کاهش اتصال ناقل سروتونین مغزی در بیماران مبتلا به اختلال پانیک
|کد مقاله||سال انتشار||مقاله انگلیسی||ترجمه فارسی||تعداد کلمات|
|31611||2004||9 صفحه PDF||سفارش دهید||محاسبه نشده|
Publisher : Elsevier - Science Direct (الزویر - ساینس دایرکت)
Journal : Psychiatry Research: Neuroimaging, Volume 132, Issue 2, 15 December 2004, Pages 173–1819
There is strong evidence for the importance of the serotonin (5-HT) system in the neurobiology of panic disorder (PD); however, the exact role of this system remains unclear. The 5-HT transporter (5-HTT) is a key element in 5-HT neurotransmission. The current study aimed to investigate the binding of 5-HTT in the brain of patients with PD. We used single-photon emission computed tomography with a radioligand that specifically labels the 5-HTT, [123I]nor-β-CIT. Subjects comprised eight patients with current PD, eight patients with PD in remission, and eight healthy control subjects. The patients with current PD showed a significant decrease in 5-HTT binding in the midbrain, in the temporal lobes and in the thalamus in comparison to the controls. The binding of 5-HTT in patients with PD in remission was similar to findings in the control group in the midbrain and in the temporal lobes, but lower in the thalamus. Regional 5-HTT binding significantly and negatively correlated with the severity of panic symptoms. These findings point to a dysregulation of the 5-HT system in PD patients. Altered function of 5-HTT appears to be related to the clinical status of patients. Clinical improvement in the patients in remission is associated with normalization of 5-HTT binding.

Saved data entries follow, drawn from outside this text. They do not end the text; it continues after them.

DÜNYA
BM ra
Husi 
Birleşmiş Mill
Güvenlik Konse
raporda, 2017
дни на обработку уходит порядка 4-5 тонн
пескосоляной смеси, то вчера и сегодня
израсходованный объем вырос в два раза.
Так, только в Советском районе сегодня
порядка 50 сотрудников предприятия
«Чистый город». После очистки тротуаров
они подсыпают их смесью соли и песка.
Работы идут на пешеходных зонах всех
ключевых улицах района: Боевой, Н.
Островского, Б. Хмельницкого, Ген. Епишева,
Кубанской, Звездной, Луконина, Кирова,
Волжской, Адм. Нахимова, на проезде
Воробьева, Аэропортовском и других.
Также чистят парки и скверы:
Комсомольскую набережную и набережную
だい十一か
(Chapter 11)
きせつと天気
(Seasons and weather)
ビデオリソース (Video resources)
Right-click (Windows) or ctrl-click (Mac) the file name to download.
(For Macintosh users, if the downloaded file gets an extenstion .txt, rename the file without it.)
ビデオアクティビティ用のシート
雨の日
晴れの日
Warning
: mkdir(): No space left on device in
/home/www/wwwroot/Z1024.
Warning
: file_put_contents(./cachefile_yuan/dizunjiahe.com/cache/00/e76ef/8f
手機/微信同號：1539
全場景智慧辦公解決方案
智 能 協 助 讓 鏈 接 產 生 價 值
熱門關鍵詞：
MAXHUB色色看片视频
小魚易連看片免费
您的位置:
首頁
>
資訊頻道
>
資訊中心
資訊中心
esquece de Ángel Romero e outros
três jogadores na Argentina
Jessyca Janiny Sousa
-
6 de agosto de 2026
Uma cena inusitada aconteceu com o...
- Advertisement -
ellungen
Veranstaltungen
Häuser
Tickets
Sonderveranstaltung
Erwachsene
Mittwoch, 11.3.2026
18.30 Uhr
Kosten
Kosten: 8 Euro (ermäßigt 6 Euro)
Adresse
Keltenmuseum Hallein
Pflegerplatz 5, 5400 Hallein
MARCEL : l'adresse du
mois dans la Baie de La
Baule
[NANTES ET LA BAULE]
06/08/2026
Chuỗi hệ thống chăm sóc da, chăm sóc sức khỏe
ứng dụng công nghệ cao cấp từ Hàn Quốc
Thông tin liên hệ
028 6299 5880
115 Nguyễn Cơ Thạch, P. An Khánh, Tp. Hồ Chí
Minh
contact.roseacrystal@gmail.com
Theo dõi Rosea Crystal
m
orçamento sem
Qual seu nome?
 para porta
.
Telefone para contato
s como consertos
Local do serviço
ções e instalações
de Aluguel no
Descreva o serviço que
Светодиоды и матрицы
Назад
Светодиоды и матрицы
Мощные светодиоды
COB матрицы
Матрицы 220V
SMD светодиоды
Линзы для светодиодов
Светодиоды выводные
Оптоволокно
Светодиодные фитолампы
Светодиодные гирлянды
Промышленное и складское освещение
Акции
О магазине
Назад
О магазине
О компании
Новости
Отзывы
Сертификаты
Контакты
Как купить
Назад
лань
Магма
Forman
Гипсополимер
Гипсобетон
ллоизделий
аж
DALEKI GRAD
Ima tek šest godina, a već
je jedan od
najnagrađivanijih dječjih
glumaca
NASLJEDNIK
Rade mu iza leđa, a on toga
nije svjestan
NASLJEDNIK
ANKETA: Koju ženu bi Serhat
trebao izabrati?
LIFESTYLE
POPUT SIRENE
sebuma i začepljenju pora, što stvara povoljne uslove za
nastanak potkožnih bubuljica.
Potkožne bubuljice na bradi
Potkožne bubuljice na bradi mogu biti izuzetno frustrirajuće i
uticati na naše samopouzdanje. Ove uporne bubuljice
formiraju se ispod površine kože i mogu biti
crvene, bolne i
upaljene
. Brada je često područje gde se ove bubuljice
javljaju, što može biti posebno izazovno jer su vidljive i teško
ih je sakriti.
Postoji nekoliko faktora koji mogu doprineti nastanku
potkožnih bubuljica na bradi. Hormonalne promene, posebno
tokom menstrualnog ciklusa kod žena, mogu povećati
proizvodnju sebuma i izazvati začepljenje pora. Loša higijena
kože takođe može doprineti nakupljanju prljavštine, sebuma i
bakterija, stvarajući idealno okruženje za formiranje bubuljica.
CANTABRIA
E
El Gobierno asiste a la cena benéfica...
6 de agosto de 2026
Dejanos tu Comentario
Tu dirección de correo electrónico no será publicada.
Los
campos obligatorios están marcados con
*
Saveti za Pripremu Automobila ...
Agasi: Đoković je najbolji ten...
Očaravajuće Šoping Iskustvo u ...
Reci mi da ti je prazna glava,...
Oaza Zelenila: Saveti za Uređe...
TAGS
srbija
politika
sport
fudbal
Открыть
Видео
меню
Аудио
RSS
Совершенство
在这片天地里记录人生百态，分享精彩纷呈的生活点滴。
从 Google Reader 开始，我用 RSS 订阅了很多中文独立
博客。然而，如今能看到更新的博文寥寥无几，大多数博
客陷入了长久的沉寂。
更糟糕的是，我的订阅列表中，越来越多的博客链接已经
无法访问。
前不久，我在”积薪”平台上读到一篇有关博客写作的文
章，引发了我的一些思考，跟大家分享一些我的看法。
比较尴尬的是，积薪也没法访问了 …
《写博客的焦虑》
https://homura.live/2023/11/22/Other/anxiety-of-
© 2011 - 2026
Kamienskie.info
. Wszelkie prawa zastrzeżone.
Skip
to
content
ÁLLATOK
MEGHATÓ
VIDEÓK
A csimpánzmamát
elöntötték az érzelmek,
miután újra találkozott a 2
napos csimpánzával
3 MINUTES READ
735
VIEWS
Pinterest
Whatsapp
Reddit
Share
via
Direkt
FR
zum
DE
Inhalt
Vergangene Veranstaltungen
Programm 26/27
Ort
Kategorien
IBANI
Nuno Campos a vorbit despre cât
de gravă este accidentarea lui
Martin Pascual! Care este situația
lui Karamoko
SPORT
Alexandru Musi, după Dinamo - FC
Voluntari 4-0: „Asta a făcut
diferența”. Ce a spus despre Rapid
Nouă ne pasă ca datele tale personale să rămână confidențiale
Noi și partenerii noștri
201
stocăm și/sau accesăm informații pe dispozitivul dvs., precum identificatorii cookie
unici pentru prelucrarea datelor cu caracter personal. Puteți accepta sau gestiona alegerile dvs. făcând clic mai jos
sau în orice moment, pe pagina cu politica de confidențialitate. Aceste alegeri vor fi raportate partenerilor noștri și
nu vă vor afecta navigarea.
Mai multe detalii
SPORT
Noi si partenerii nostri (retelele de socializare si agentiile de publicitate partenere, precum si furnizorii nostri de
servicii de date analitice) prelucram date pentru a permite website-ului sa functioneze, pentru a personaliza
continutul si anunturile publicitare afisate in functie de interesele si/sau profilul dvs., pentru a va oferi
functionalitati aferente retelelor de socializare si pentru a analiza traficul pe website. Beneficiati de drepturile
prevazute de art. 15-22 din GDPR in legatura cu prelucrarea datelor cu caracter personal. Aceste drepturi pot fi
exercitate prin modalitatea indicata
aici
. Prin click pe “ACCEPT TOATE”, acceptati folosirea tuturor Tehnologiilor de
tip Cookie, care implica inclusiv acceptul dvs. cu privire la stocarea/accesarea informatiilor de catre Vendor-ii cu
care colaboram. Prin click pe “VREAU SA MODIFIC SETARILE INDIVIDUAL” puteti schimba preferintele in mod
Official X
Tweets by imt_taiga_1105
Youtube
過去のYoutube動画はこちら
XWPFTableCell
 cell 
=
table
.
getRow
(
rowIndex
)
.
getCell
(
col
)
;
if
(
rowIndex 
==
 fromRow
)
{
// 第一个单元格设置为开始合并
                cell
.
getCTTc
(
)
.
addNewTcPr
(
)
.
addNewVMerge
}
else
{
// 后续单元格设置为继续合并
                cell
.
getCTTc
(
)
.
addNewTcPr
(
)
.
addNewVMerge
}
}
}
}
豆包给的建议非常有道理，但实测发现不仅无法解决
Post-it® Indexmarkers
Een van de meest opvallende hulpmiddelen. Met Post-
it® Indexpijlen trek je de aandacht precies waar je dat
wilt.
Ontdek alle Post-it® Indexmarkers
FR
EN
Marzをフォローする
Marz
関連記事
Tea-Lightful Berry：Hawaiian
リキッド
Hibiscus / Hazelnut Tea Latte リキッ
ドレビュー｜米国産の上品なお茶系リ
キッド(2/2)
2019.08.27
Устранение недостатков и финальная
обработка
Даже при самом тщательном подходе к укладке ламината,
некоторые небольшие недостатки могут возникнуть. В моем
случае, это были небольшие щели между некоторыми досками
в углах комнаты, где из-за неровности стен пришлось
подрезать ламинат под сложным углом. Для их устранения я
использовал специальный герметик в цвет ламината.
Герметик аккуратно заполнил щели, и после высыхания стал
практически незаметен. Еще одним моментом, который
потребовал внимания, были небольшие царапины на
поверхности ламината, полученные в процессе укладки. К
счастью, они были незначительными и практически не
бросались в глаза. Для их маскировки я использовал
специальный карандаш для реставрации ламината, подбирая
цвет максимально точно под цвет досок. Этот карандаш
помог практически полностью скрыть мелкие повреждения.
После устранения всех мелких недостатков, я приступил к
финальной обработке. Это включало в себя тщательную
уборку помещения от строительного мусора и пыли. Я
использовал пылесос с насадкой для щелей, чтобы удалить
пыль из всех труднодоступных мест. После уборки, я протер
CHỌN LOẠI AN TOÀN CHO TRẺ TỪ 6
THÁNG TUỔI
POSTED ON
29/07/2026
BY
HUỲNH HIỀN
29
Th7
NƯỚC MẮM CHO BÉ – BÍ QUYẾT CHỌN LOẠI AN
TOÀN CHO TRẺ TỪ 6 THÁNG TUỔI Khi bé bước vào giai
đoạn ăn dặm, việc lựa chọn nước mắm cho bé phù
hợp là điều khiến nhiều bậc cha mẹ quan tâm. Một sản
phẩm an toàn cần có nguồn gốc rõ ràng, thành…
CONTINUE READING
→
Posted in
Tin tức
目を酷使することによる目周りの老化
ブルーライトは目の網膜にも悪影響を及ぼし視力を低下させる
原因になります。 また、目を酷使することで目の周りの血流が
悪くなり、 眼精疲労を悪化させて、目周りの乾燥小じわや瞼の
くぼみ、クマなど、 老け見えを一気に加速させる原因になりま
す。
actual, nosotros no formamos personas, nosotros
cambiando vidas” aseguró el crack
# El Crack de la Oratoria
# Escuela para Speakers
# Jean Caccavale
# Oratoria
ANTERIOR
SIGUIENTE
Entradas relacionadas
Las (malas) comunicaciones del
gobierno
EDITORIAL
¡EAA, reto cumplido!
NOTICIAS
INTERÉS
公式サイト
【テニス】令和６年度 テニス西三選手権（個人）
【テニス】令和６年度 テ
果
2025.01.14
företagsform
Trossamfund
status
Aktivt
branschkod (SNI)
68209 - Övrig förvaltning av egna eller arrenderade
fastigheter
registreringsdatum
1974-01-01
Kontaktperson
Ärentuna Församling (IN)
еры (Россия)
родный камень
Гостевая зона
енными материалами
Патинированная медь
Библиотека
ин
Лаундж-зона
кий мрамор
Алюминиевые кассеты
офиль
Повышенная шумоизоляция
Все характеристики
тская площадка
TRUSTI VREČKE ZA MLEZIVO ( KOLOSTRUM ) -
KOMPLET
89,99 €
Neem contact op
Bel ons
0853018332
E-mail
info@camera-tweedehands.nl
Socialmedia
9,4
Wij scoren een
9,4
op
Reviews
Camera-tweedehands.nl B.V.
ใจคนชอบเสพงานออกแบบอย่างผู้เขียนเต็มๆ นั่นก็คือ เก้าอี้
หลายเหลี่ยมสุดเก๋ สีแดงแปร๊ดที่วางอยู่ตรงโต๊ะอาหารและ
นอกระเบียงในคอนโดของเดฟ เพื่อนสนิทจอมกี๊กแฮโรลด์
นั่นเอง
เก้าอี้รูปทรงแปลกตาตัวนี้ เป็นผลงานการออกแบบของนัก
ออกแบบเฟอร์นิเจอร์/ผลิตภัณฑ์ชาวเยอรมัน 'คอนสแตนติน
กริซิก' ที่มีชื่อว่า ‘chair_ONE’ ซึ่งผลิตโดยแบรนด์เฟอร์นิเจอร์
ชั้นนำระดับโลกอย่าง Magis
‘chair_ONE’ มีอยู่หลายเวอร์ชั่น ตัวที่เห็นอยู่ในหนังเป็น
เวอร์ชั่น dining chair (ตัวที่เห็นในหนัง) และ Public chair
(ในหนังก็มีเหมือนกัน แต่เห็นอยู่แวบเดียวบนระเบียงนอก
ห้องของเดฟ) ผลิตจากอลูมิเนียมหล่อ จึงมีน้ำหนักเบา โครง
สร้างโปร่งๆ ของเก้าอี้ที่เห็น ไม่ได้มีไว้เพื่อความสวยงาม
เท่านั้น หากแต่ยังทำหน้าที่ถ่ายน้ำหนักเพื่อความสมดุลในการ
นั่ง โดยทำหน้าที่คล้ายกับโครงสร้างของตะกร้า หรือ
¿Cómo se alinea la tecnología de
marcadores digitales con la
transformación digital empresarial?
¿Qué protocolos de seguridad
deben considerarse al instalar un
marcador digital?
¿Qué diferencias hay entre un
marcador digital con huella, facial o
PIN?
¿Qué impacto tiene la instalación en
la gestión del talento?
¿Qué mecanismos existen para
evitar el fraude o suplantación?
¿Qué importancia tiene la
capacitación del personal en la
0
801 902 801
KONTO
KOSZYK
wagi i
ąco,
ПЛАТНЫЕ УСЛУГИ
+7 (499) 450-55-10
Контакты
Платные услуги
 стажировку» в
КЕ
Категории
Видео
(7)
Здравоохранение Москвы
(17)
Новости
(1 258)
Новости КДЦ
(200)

Panic disorder (PD) is a prevalent and potentially disabling condition characterized by recurrent panic attacks, anticipatory fear and avoidance. There is strong evidence for the involvement of the brain serotonin [5-hydroxytryptamine (5-HT)] system in the pathophysiology of PD. The impact of this system in PD is substantiated by the established clinical efficacy of the selective 5-HT reuptake inhibitors (SSRI) in the treatment of PD (Kent et al., 1998). The mechanism of action of the SSRIs supports the involvement of the 5-HT transporter (5-HTT) in PD, but the exact role of the 5-HTT is unclear. Genetic studies have failed to demonstrate an association between a functional polymorphism in the 5-HTT gene promoter region and PD (Deckert et al., 1997, Hamilton et al., 1999 and Ishiguro et al., 1997). There is some evidence for decreased 5-HTT binding in platelets of patients with PD (Faludi et al., 1994 and Marazziti et al., 1999), an abnormality that is normalized after successful treatment with antidepressants (Marazziti et al., 1999). However, other studies have not found differences in platelet 5-HTT binding between patients with PD and normal controls (Maguire et al., 1995 and Stein et al., 1995). Moreover, a study of Malison et al. (1998), which demonstrated a lack of correlation between the binding of 5-HTT in platelets and in the brain in patients with depression, raises doubts on the validity of the platelet binding model. To our knowledge, so far there have been no brain-imaging studies of the function of 5-HTT in PD. Therefore, we investigated brain 5-HTT binding potential in patients with PD in comparison to healthy subjects. The aims of this study were to detect whether there are quantitative alterations in 5-HT re-uptake sites in brain regions that are involved in the neurobiology of PD, and whether the 5-HTT binding characteristics are related to the symptomatic status of the patients.